Ein kleiner Hinweis für die Unterscheidung der beiden Baumarten aus der Ferne: Die Traubeneiche behält einen großen Teil der (trockenen) Belaubung auch im Winter und wird deshalb regional auch „Wintereiche“ genannt. Was die standörtlichen Ansprüche betrifft sind die beiden Baumarten besser zu unterscheiden. Findet man die Stieleiche oft in Auenlagen als typischen Vertreter der „Harten Au“ so bevorzugt die Traubeneiche eher trockene und wärmere (Hang)lagen und vermeidet staunasse Böden. Als Bodensubstrat bevorzugt sie eher „saure“ Gesteine und wird auf kalkhaltigen also basischen Böden vielfach von der Buche verdrängt. Hinsichtlich Standortsqualität für diese Baumart hat Osttirol ja einiges zu bieten. Vor allem die südexponierten unteren Hanglagen im Iseltal, zwischen Lienz und St. Johann oder an Südhängen östlich von Lienz, sind als Standorte gut geeignet.

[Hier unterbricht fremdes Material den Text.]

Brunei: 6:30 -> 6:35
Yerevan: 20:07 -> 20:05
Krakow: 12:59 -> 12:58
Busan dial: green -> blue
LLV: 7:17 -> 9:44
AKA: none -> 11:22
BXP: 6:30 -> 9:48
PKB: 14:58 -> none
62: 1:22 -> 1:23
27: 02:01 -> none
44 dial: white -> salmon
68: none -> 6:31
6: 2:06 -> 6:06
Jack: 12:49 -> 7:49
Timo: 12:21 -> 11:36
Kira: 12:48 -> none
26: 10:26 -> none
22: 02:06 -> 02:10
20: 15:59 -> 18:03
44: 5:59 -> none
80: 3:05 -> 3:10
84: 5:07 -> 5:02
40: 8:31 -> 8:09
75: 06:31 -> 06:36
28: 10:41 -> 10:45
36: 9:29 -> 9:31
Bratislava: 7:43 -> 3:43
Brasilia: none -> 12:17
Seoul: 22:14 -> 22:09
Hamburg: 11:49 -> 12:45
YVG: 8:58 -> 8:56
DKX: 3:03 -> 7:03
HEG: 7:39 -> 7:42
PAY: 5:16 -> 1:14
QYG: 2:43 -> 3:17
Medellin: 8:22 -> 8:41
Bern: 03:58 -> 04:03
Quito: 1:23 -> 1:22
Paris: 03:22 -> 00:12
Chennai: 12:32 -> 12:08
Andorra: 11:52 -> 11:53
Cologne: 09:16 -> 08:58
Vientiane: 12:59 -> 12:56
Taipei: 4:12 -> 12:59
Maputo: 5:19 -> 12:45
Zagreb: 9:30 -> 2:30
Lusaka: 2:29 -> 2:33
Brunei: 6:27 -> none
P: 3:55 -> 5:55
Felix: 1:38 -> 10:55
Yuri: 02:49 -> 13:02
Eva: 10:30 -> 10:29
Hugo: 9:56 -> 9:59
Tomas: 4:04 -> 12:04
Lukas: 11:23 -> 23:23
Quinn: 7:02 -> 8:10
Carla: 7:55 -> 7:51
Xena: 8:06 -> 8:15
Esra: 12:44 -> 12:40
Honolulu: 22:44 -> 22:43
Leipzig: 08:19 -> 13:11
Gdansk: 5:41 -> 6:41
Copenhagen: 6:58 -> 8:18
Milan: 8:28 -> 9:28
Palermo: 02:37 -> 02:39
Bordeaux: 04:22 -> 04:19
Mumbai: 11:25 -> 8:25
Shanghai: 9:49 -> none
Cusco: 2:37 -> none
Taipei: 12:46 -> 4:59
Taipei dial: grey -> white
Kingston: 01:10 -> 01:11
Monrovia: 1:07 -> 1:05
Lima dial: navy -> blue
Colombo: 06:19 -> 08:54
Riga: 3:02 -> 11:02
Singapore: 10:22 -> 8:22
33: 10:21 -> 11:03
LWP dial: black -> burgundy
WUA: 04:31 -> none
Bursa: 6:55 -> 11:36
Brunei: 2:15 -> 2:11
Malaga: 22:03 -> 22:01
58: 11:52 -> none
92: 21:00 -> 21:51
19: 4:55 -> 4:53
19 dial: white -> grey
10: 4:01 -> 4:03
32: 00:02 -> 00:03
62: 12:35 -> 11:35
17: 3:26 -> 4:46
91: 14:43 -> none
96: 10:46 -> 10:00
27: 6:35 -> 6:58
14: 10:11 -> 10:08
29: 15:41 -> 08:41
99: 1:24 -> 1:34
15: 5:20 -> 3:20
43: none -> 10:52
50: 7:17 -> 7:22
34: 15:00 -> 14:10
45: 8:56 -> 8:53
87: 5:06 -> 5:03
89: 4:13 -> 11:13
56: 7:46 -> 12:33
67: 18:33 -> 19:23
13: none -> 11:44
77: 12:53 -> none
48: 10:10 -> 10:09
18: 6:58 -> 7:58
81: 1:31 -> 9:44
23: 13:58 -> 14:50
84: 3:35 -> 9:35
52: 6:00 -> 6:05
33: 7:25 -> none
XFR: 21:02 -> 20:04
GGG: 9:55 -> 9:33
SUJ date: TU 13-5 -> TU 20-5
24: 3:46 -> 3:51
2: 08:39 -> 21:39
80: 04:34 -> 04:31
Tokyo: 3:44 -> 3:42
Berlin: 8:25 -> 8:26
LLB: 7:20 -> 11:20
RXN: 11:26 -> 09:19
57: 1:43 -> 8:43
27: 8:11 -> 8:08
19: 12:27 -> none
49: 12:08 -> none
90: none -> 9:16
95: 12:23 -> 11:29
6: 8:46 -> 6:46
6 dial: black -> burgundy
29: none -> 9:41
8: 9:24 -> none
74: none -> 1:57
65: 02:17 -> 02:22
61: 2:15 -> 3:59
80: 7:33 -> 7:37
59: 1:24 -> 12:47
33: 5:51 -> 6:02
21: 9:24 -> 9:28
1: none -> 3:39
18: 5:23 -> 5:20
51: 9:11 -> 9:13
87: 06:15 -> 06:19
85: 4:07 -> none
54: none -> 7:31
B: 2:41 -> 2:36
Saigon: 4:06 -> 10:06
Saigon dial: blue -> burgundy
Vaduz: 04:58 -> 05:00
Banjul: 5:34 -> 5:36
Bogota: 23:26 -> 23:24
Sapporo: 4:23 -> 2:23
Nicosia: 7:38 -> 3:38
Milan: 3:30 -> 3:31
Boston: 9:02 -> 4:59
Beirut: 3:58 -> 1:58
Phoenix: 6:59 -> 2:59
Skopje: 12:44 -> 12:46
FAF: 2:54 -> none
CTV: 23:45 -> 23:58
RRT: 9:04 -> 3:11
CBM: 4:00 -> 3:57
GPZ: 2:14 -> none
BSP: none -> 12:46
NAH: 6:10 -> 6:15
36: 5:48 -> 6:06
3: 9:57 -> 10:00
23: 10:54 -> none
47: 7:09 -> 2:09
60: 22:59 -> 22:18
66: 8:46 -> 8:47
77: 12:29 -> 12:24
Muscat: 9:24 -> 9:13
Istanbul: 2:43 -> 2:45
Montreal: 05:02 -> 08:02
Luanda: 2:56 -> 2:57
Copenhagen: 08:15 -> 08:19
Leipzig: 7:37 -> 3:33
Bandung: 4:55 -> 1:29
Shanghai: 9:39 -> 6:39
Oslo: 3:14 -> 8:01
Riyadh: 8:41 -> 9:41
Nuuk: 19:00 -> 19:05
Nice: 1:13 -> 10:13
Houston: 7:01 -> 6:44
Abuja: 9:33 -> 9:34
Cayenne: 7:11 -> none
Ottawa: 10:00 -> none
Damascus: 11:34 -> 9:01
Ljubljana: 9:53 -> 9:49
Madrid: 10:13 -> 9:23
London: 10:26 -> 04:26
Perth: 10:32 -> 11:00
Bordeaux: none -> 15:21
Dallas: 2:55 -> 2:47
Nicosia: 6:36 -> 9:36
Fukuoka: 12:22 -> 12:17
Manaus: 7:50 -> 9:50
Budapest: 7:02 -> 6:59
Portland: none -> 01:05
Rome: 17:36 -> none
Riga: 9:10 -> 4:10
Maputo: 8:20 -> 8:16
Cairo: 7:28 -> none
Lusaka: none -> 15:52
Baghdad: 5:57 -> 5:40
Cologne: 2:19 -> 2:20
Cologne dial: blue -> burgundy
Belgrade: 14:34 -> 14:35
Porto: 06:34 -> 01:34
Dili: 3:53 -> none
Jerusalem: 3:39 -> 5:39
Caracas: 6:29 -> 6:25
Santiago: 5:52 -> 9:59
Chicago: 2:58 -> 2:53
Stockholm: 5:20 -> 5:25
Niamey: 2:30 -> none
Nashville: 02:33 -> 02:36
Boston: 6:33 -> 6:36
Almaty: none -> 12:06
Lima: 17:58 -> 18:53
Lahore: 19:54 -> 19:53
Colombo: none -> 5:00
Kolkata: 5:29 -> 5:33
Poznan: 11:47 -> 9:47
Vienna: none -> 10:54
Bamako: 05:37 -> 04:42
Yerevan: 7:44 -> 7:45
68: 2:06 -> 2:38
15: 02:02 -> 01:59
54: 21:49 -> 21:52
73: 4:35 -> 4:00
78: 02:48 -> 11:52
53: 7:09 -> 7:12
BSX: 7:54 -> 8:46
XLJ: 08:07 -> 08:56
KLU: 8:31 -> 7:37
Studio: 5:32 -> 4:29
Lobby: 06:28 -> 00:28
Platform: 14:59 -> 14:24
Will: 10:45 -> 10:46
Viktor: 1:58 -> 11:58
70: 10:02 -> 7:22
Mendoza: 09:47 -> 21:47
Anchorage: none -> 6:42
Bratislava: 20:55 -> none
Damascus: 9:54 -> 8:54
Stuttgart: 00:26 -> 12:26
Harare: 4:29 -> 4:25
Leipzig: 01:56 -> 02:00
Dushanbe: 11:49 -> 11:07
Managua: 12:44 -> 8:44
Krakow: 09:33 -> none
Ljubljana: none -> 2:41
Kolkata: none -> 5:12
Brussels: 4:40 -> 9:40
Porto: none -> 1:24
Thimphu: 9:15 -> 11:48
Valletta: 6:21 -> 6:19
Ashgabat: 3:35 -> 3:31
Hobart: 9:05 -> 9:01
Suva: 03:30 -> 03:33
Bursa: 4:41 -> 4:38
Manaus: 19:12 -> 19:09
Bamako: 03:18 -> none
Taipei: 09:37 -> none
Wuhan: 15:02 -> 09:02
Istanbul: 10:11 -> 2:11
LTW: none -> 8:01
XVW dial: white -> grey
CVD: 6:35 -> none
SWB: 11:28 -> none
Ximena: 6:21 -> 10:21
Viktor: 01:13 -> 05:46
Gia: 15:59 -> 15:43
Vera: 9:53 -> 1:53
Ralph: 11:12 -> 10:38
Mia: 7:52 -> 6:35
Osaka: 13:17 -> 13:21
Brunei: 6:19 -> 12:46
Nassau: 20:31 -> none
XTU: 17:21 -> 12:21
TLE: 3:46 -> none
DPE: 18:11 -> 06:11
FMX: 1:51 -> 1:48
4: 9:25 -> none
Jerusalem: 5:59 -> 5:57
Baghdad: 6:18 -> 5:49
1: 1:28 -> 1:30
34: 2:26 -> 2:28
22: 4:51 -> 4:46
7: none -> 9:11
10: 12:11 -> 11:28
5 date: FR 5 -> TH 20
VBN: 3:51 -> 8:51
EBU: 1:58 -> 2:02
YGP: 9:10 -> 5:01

In Eichenwäldern ist die Traubeneiche zum überwiegenden Teil als Mischbaumart in Beständen mit Hainbuchen-, Kiefern oder Birken anzutreffen, bestandesbildend ist sie aber nicht. Solche Waldtypen gibt es aber nutzungsbedingt auch in Osttirol nicht oder kaum mehr oder sie sind auf kleine Gehölzfragmente in unzugänglichen Lagen beschränkt. Die lokalen Vorkommen sind zu einem Teil auch auf die traditionelle und meist kleinräumige Bewirtschaftung der Kulturflächen zurückzuführen. So findet man die Baumart fallweise auf trockenen Schuttflächen und auf Lesesteinmauerwerk entlang von Feld- und Ackerrändern.

Traubeneichen, wie hier unweit Schloss Lengberg, sind bevorzugt in sonnigen, kollin-montanen Lagen anzutreffen.

Die tiefwurzelnden Stiel- und Traubeneichen bilden die stattlichsten Bäume bei den heimischen Eichenarten aus. Sie können dabei ein Alter von über 1000 Jahren und einen Stammumfang von mehr als 10 m erreichen (wenn man sie lässt).

Die Traubeneiche ist Lebensraum und Futterpflanze für eine Vielzahl von Tierarten, insbesondere von Schmetterlingen und Käferarten, wie z.B. dem imposanten Hirschkäfer. Aufgrund der Neigung zu Baumhöhlen ist sie zudem als Fortpflanzungsstätte für zahlreiche Vogelarten relevant.

Die germanische Geschichte ist voll von Hinweisen auf diese beeindruckenden Bäume, die in alter Zeit für viele Volkschaften heilig waren. Hierzu noch ein überliefertes Detail. Der Heilige Bonifazius, ein christlicher „Holzfäller“, hatte im Jahre 723 bei der Missionierung der Franken die berühmte Jupitereiche gefällt, einen der letzten Götterbäume der heidnischen mitteleuropäischen Welt. Diese Tat haben ihm aber die pflanzenliebenden, heidnischen Germanen nicht verziehen. Dabei ist aber nicht überliefert, ob es sich bei der dem Germanengott Donar geweihten Eiche um eine Trauben- oder Stieleiche gehandelt hat.